Com. v. Ebo, M.
Com. v. Ebo, M. No. 92 WDA 2016
| Pa. Super. Ct. | Jun 21, 2017Background
- May 16, 2011: Todd Mattox was shot and killed outside an apartment complex; eyewitness Saday Robinson later identified Matthew Ebo and Thaddeus Crumbley as the shooters.
- Multiple photo arrays were administered over months; Robinson did not identify the defendants initially, identified them in July 2012, and testified at trial.
- Firearms evidence linked .40 caliber shell casings from the Mattox scene to shell casings recovered in a June 2, 2011 Swissvale shootout involving Crumbley; other ballistic links were inconclusive.
- Both defendants were tried jointly, convicted of first-degree murder and related offenses, and sentenced (Ebo received life plus consecutive terms including mandatory minimums under 42 Pa.C.S. § 9712).
- Post-trial: Robinson gave an unsworn 2014 statement to a defense investigator recanting her ID; at a 2015 evidentiary hearing she re-affirmed her in-court identification and said the 2014 statement was false (made from fear/inducement).
- On appeal the Superior Court affirmed convictions, denied a new trial based on the recantation, upheld rulings admitting identification and 404(b) evidence, but vacated statutory mandatory minimums under Alleyne and remanded for resentencing.
Issues
| Issue | Plaintiff's Argument (Commonwealth) | Defendant's Argument (Ebo/Crumbley) | Held |
|---|---|---|---|
| After-discovered recantation (new trial) | The recantation is not reliable and trial testimony stands; no new-trial relief needed. | Robinson's unsworn recantation to defense investigator proves ID unreliable and warrants a new trial. | Trial court credited Robinson's in-court testimony and recantation of the unsworn statement; no abuse of discretion — new trial denied. |
| Admission of subsequent-shooting evidence (404(b)) | Evidence of June 2, 2011 Swissvale shooting is admissible to prove identity (ballistic links) and has probative value outweighing prejudice. | Evidence relates only to Crumbley and is prejudicial to Ebo in a joint trial; should be excluded as improper other-bad-acts evidence. | Evidence admitted for identity; trial court properly balanced probative value and gave (but defense declined) limiting instruction; no abuse of discretion. |
| Pretrial photo-array and in-court ID suppression | Identification was reliable under the totality of circumstances (good opportunity to view, degree of attention, certainty); suggestiveness not shown. | Photo arrays were highly suggestive / tainted (media, community talk, police suggestion), so pretrial and in-court IDs should have been suppressed. | Court found no undue suggestiveness and independent basis for ID (clear view, duration, certainty, corroboration); suppression denied. |
| Mandatory minimum sentencing under § 9712 | N/A (Commonwealth conceded remand appropriate after precedent) | Mandatory minimums imposed under § 9712 are unconstitutional after Alleyne because judge, not jury, found facts increasing minimums. | Mandatory minimum terms at counts 3 and 6 vacated; remanded for resentencing in light of Alleyne and controlling Pennsylvania precedent. |
Key Cases Cited
- Commonwealth v.
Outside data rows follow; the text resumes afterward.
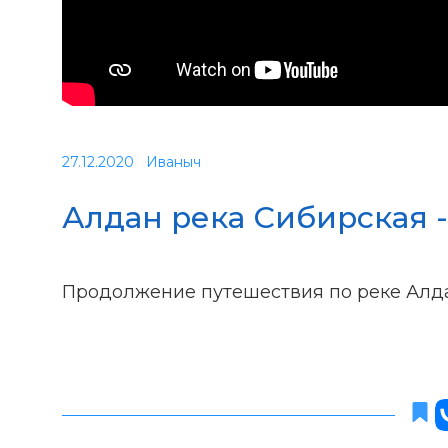
27.12.2020
Иваныч
Алдан река Сибирская -
Продолжение путешествия по реке Алдан 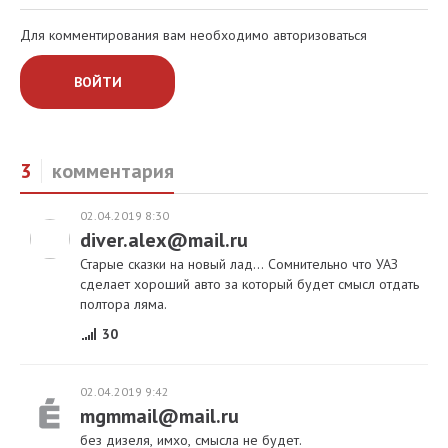
Для комментирования вам необходимо авторизоваться
ВОЙТИ
3
комментария
02.04.2019 8:30
diver.alex@mail.ru
Старые сказки на новый лад... Сомнительно что УАЗ
сделает хороший авто за который будет смысл отдать
полтора ляма.
30
02.04.2019 9:42
mgmmail@mail.ru
без дизеля, имхо, смысла не будет.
Rivera, 939 A.2d 355 (Pa. Super. 2007) (four-prong test for after-discovered evidence/new trial).
- Commonwealth v. Henry, 706 A.2d 313 (Pa. 1997) (recantation testimony is inherently unreliable; trial court credibility determinations deferable).
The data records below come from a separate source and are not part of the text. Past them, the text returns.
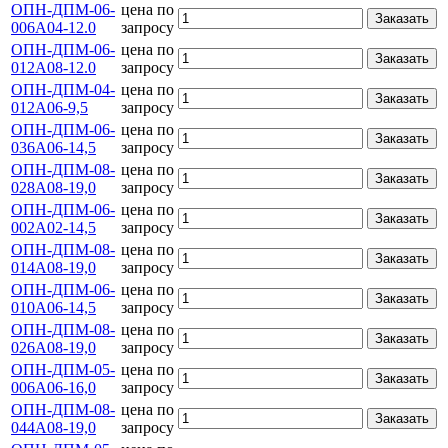
ОПН-ДПМ-06-
цена по
Заказать
006А04-12.0
запросу
ОПН-ДПМ-06-
цена по
Заказать
012А08-12.0
запросу
ОПН-ДПМ-04-
цена по
Заказать
012А06-9,5
запросу
ОПН-ДПМ-06-
цена по
Заказать
036А06-14,5
запросу
ОПН-ДПМ-08-
цена по
Заказать
028А08-19,0
запросу
ОПН-ДПМ-06-
цена по
Заказать
002А02-14,5
запросу
ОПН-ДПМ-08-
цена по
Заказать
014А08-19,0
запросу
ОПН-ДПМ-06-
цена по
Заказать
010А06-14,5
запросу
ОПН-ДПМ-08-
цена по
Заказать
026А08-19,0
запросу
ОПН-ДПМ-05-
цена по
Заказать
006А06-16,0
запросу
ОПН-ДПМ-08-
цена по
Заказать
044А08-19,0
запросу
- Commonwealth v. Padillas, 997 A.2d 356 (Pa. Super. 2010) (new-trial likelihood standard for after-discovered evidence).
- Commonwealth v. Newman, 99 A.3d 86 (Pa. Super. 2014) (en banc) (holding § 9712 mandatory-minimum scheme unconstitutional post-Alleyne).
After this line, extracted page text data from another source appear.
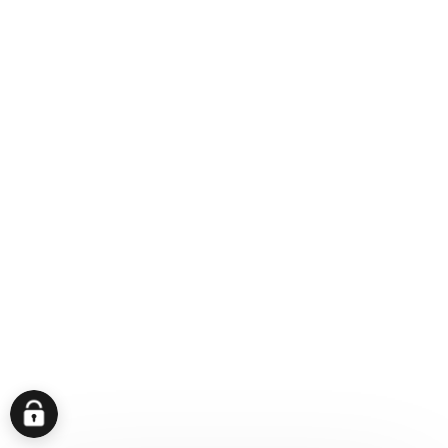
Nina Sprie
Personalleitung
05177 85-265
Tel
E-Mail
Fabienne Illner
Bewerbermanagement
05177 85-265
Tel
- Alleyne v. United States, 133 S. Ct. 2151 (2013) (facts increasing mandatory minimums are elements that must be found by a jury beyond a reasonable doubt).
- Zafiro v. United States, 506 U.S. 534 (1993) (standards for joinder and severance; limiting instructions may cure prejudice in joint trials).
- Commonwealth v. Jaynes, 135 A.3d 606 (Pa. Super. 2016) (identification admissibility; suggestiveness and totality of circumstances).